Il s’arrêta : Anaïs Chatelet venait d’éclater de rire, debout face à la fenêtre. Elle se tourna vers lui, riant toujours. Ce visage recélait un autre secret. L’émail pur de ses petites dents d’animal farouche.
— Qu’est-ce qui vous fait rire ?
— Les mecs qui jouent aux boules en bas. Quand c’est au tour d’un des gars, tous les autres se planquent derrière les arbres.
— C’est Stan. Un schizophrène. Il confond pétanque et bowling.
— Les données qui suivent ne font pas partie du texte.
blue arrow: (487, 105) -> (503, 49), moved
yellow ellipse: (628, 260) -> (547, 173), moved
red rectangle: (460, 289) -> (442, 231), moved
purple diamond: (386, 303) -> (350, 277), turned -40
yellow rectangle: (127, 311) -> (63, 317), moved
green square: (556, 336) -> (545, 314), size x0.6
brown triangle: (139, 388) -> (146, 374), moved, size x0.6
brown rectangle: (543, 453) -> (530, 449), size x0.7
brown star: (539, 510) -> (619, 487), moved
Anaïs Chatelet hocha la tête et revint vers lui :
— Je ne sais pas comment vous faites.
— Pour quoi ?
— Pour tenir le coup avec tous ces… givrés.
— Comme vous sans doute. Je m’adapte.
L’officier marchait de nouveau dans la pièce, tapotant de son feutre la couverture de son carnet. Tout son être trahissait un effort pour se donner l’air d’un gars coriace mais cette volonté produisait l’effet inverse : une impression de féminité extrême.
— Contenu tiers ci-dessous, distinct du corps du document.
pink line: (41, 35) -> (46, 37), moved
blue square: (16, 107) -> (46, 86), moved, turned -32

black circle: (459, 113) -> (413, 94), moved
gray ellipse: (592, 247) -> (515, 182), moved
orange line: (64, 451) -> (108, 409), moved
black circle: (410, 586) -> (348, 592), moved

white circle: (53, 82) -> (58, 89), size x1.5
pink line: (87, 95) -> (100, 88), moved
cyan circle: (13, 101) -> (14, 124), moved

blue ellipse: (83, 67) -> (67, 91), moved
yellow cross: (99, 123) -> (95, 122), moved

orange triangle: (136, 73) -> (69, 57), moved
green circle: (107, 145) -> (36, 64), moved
— Soit vous me dites ce qui se passe, soit je ne réponds plus à vos questions.
La femme s’arrêta net. Elle planta son regard dans celui de Freire. Elle avait des grands yeux sombres, au fond desquels passait un éclat mordoré.
— On a retrouvé un cadavre cette nuit, fit-elle d’une voix neutre. Gare Saint-Jean. À deux cents mètres de la cabine de graissage où les cheminots ont découvert votre amnésique. Ça fait de lui un suspect idéal.
Freire se leva. Il devait maintenant combattre à armes égales.
— La nuit dernière, il dormait tranquillement dans mon unité. Je peux en témoigner.
— La victime a été tuée la nuit précédente. Personne n’a remarqué le corps dans la journée à cause du brouillard. À ce moment-là, votre mec était encore en circulation. Il était même sur place.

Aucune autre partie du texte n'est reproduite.